ATLANTA, Ga. (CBS46) -- Tensions flared outside the U.S. Immigration and Customs Enforcement office in Atlanta.
One man was detained by guards after he chained himself to the front gate. His wife tried to follow him into the building which led to an altercation between protesters and the guards.
The protest, organized in part by Jewish activists, was in response to an announcement that Atlanta would be one of several major cities targeted by ICE.
“If ICE is making arrests, we want to make sure the constitutional rights of our community members are not violated,” said Adelina Nicholls with the Georgia Latino Alliance for Human Rights (GLAHR).
GLAHR formed a rapid response team called the “ICE Chasers” which is comprised of several groups of people who go to homes around 5 a.m. handing out flyers to inform immigrants of their rights if ICE officials show up.
“They can remain at their houses without opening the door,” Nicholls said, holding up one of the flyers. “The Constitution allows that unless they present a judicial warrant. We go house-by-house, door-to-door, face-to-face to talk about the Constitutional rights.”
So far, there have not been any reports of ICE raids or arrests. The enforcement was supposed to begin Sunday morning. Some of the protesters suggested the announcement was a political scare tactic.

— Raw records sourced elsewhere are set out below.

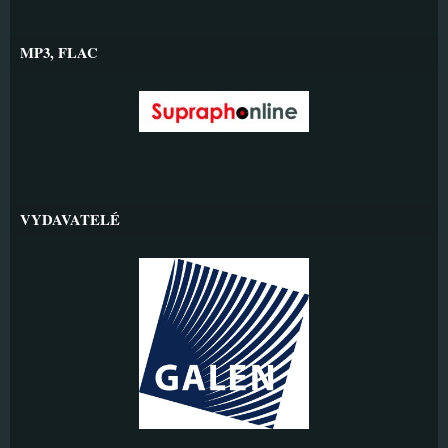
MP3, FLAC
VYDAVATELÉ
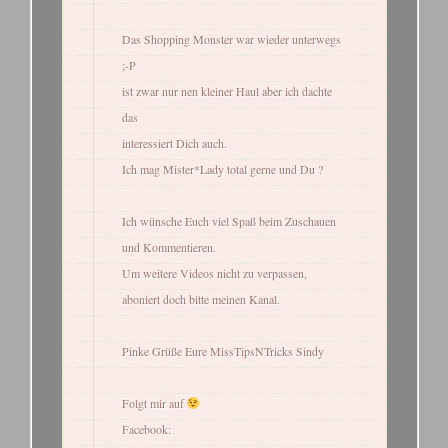
Das Shopping Monster war wieder unterwegs
;-P
ist zwar nur nen kleiner Haul aber ich dachte
das
interessiert Dich auch.
Ich mag Mister*Lady total gerne und Du ?
Ich wünsche Euch viel Spaß beim Zuschauen
und Kommentieren.
Um weitere Videos nicht zu verpassen,
aboniert doch bitte meinen Kanal.
Pinke Grüße Eure MissTipsNTricks Sindy
Folgt mir auf
Facebook:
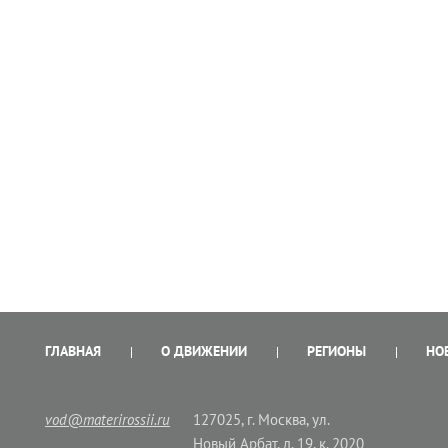
ГЛАВНАЯ
О ДВИЖЕНИИ
РЕГИОНЫ
НО
vod@materirossii.ru
127025, г. Москва, ул.
Новый Арбат, д. 19, к. 2020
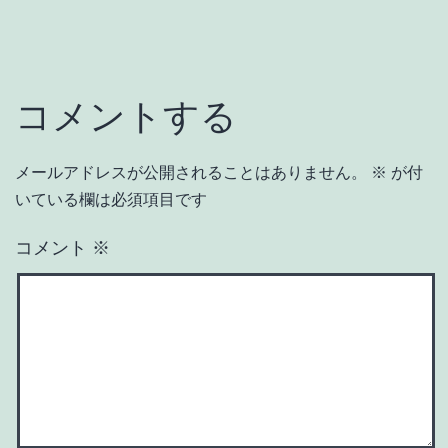
コメントする
メールアドレスが公開されることはありません。
※
が付
いている欄は必須項目です
コメント
※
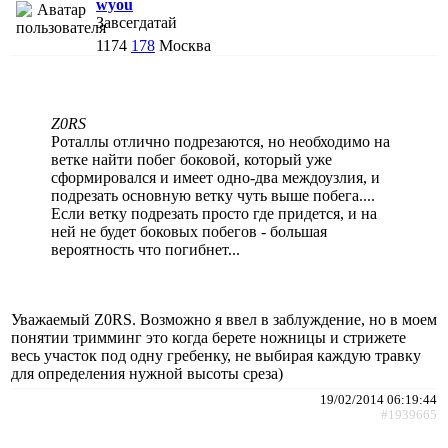
wyou
Завсегдатай
1174
178
Москва
Z0RS
Роталлы отлично подрезаются, но необходимо на
ветке найти побег боковой, который уже
сформировался и имеет одно-два междоузлия, и
подрезать основную ветку чуть выше побега....
Если ветку подрезать просто где придется, и на
ней не будет боковых побегов - большая
вероятность что погибнет...
Уважаемый Z0RS. Возможно я ввел в заблуждение, но в моем
понятии тримминг это когда берете ножницы и стрижете
весь участок под одну гребенку, не выбирая каждую травку
для определения нужной высоты среза)
19/02/2014 06:19:44
#1939665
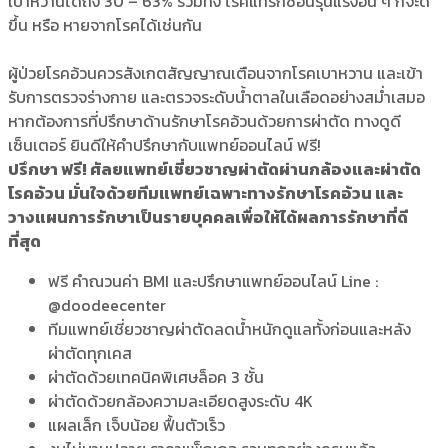
เบาหวานได้ถึง 30 – 63% รวมทั้ง โรคแทรกซ้อนรุนแรงอื่น ๆ ก็จะดี
ขึ้น หรือ หายจากโรคได้เช่นกัน
ผู้ป่วยโรคอ้วนควรสังเกตสัญญาณเตือนจากโรคเบาหวาน และเข้า
รับการตรวจร่างกาย และตรวจระดับน้ำตาลในเลือดอย่างสม่ำเสมอ
หากต้องการที่ปรึกษาด้านรักษาโรคอ้วนด้วยการผ่าตัด ทางดูดี
เซ็นเตอร์ ยินดีให้คำปรึกษากับแพทย์ออนไลน์ ฟรี!
ปรึกษา ฟรี! ศัลยแพทย์เชี่ยวชาญผ่าตัดผ่านกล้องและผ่าตัด
โรคอ้วน มั่นใจด้วยทีมแพทย์เฉพาะทางรักษาโรคอ้วน และ
วางแผนการรักษาเป็นรายบุคคลเพื่อให้ได้ผลการรักษาที่ดี
ที่สุด
ฟรี คำณวนค่า BMI และปรึกษาแพทย์ออนไลน์ Line :
@doodeecenter
ทีมแพทย์เชี่ยวชาญผ่าตัดลดน้ำหนักดูแลทั้งก่อนและหลัง
ผ่าตัดทุกเคส
ผ่าตัดด้วยเทคนิคพิเศษล็อค 3 ชั้น
ผ่าตัดด้วยกล้องความละเอียดสูงระดับ 4K
แผลเล็ก เจ็บน้อย ฟื้นตัวเร็ว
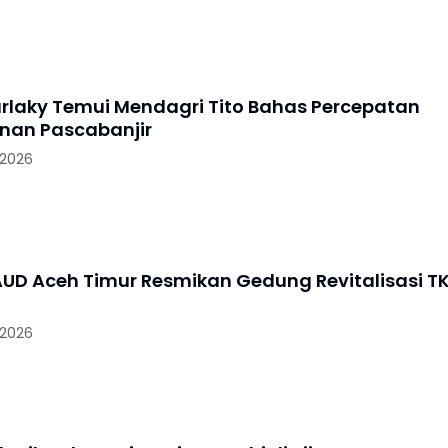
arlaky Temui Mendagri Tito Bahas Percepatan
nan Pascabanjir
 2026
UD Aceh Timur Resmikan Gedung Revitalisasi T
 2026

The group El Refugio Ministry is based in Lumpkin, Georgia near the Stewart Detention Center where many ICE detainees are held. Ironically, this week they announced a previously planned initiative called their “post-release program.”
El Refugio executive director Amilcar Valencia tells CBS46 that oftentimes, detained immigrants are released late at night at a Greyhound bus stop without resources or help.
“Some people have family members who can wait for them and pick them up or buy a bus ticket for them, but sometimes they don't have anyone in the United States, especially the asylum seekers who don't know anything about where to go or how to navigate the system.”
El Refugio ministry helps find housing, food, and resources to get people to a safe and stable place after detention. They're looking to expand the program in Atlanta by September.